Y	Hacker News new \| ask \| show \| jobs


	by dougall 1386 days ago
	On M1, for single-precision, one AMX P-unit is ~1.64 TFLOPs, one P-core is ~102 GFLOPS. So ~16x core-for-core. But you have four P-cores for every AMX P-unit, so more like 4x. And for double-precision that shrinks to 2x (~410 GFLOPs to ~51GFLOPs). (This is a simplification that doesn't include the E-cores, nor the AMX E-unit, but their contribution isn't huge. I suspect AMX throughput may have doubled on M2, but I haven't verified that.)

1 comments

Firadeoclus 1386 days ago

That's a pretty huge amount of processing power hidden away! Are these experimentally confirmed performance numbers?

So this is 16x16 single precision fused multiply-adds at 3.2GHz with a throughput of one per clock, right? (16 x 16 x 2 x 3.2e9 = 1.6384e12) And does using fp16 quadruple throughput again? That would put AMX well above the GPU for fp16 matrix multiplication! (2.6 TFLOPs fp16/fp32 for 8-core GPU, 128 multiply-add per core at 1.278GHz)
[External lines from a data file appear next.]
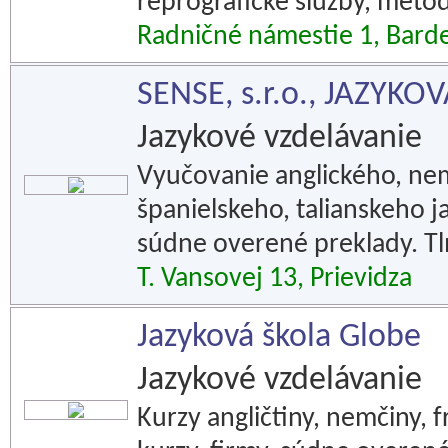
reprografické služby, meto
Radničné námestie 1, Bard
SENSE, s.r.o., JAZYK
Jazykové vzdelávanie
Vyučovanie anglického, ne
španielskeho, talianskeho 
súdne overené preklady. Tl
T. Vansovej 13, Prievidza
Jazyková škola Globe
Jazykové vzdelávanie
Kurzy angličtiny, nemčiny, f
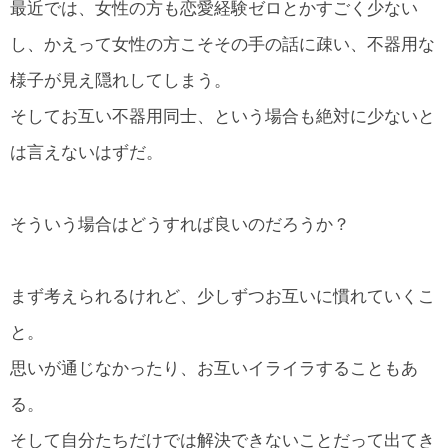
最近では、女性の方も恋愛経験ゼロとかすごく少ない
し、かえって女性の方こそその手の話に疎い、不器用な
様子が見え隠れしてしまう。
そしてお互い不器用同士、という場合も絶対に少ないと
は言えないはずだ。
そういう場合はどうすれば良いのだろうか？
まず考えられるけれど、少しずつお互いに慣れていくこ
と。
思いが通じなかったり、お互いイライラすることもあ
る。
そして自分たちだけでは解決できないことだって出てき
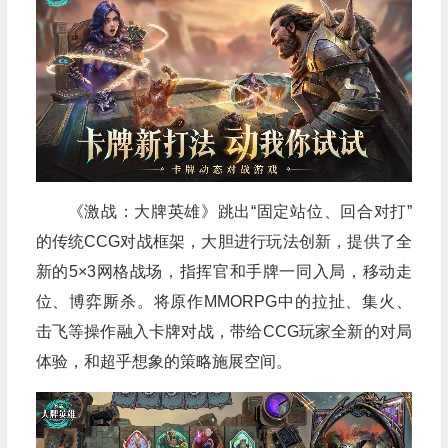
《激战：大牌英雄》跳出“固定站位、回合对打”
的传统CCG对战框架，大胆进行玩法创新，提供了全
新的5×3网格战场，指挥官和手牌一同入局，移动走
位、博弈厮杀。将原作MMORPG中的拉扯、集火、
击飞等操作融入卡牌对战，带给CCG玩家全新的对局
体验，和超乎想象的策略施展空间。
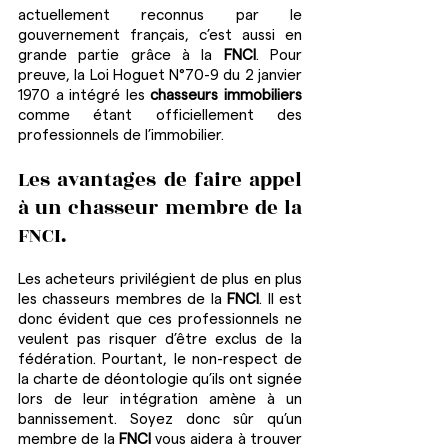
actuellement reconnus par le 
gouvernement français, c’est aussi en 
grande partie grâce à la 
FNCI
. Pour 
preuve, la Loi Hoguet N°70-9 du 2 janvier 
1970 a intégré les 
chasseurs immobiliers
comme étant officiellement des 
professionnels de l’immobilier. 
Les avantages de faire appel 
à un chasseur membre de la 
FNCI.
Les acheteurs privilégient de plus en plus 
les chasseurs membres de la 
FNCI
. Il est 
donc évident que ces professionnels ne 
veulent pas risquer d’être exclus de la 
fédération. Pourtant, le non-respect de 
la charte de déontologie qu’ils ont signée 
lors de leur intégration amène à un 
bannissement. Soyez donc sûr qu’un 
membre de la 
FNCI
 vous aidera à trouver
How does it compare in terms of power, can it sustain 3.2GHz indefinitely or does it hit power/thermal limits fairly quickly?

dougall 1386 days ago

Correct, yep. These are theoretical numbers, measured in cycles from a P-core (with no loads/stores), real-world performance tends to be a little less (~93%): https://twitter.com/stephentyrone/status/1455665595677085697

FP16 only doubles throughput rather than quadrupling.

I haven't looked at power/thermals, so I can't really comment. (Though it's possible it's always running a bit under 3.2GHz, since I was measuring in clock cycles - that might be part of the 7% difference.)